Walking, thinking crawdad
Researchers have identified a “get ready to walk” signal that lights up in a crayfish’s brain cells as the animal decides to start moving. Katsushi Kagaya and Masakazu Takahata of Hokkaido University in Japan tethered crayfish to the tops of balls. Electrodes picked up the activity of single brain cells as the animals — unprompted — started to walk. Just before the crayfish got moving, certain cells in the brain received a sequence of messages: First, the cells got activity-enhancing input from partner cells, and then the same cells received activity-curbing input.

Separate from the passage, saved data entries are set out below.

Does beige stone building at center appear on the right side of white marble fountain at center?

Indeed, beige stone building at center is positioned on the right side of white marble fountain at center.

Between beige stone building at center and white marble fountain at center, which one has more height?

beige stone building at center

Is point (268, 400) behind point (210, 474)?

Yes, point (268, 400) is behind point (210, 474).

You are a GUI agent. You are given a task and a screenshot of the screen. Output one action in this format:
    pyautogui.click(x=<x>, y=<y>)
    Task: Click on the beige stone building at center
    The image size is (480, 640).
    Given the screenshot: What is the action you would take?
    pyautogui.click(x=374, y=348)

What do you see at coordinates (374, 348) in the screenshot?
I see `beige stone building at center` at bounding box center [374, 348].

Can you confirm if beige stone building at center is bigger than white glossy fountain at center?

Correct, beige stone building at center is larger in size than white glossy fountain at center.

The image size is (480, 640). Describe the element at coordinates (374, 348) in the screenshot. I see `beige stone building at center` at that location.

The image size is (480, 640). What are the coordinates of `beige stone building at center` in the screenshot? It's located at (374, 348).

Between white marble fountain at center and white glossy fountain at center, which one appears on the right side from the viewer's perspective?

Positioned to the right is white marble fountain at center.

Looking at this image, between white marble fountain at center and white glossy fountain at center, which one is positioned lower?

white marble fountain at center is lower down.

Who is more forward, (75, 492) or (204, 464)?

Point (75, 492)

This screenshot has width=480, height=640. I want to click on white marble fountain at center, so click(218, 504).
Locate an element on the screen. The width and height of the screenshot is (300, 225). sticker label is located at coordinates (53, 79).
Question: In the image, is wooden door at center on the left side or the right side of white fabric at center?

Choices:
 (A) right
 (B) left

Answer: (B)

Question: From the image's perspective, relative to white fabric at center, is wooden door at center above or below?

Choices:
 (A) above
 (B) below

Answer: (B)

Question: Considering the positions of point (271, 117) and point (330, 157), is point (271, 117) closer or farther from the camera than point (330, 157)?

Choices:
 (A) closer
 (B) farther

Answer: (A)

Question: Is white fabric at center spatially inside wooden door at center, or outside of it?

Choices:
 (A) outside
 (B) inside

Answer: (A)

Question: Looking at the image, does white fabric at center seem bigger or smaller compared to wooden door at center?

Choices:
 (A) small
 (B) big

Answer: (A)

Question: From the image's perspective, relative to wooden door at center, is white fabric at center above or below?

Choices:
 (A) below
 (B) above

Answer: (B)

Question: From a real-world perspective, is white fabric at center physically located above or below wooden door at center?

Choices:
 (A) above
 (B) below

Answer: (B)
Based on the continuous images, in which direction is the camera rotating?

The signals, described in a paper appearing April 15 in Science, may prepare bodies for many different kinds of voluntary movements. —Laura Sanders
Restoring nerve cell insulation
A protein that controls cell growth may also determine when and where raw electrical wiring in the nervous system gets repaired. The protein, called Cdk2, helps control production of myelin, a type of insulation that coats nerve cells and speeds electrical messages. Cdk2 isn’t important during normal mouse development, but if the insulation breaks down the protein can halt repair, an international team of researchers reports in the April 18 Journal of Cell Biology. Mice lacking Cdk2 repaired more neurons with thicker insulation than normal mice did. The findings could help explain why people with multiple sclerosis have difficulty repairing damaged myelin. —Tina Hesman Saey
Genes that are evolving faster in humans than in other primates may also shorten pregnancies, sometimes resulting in premature birth, a new study finds.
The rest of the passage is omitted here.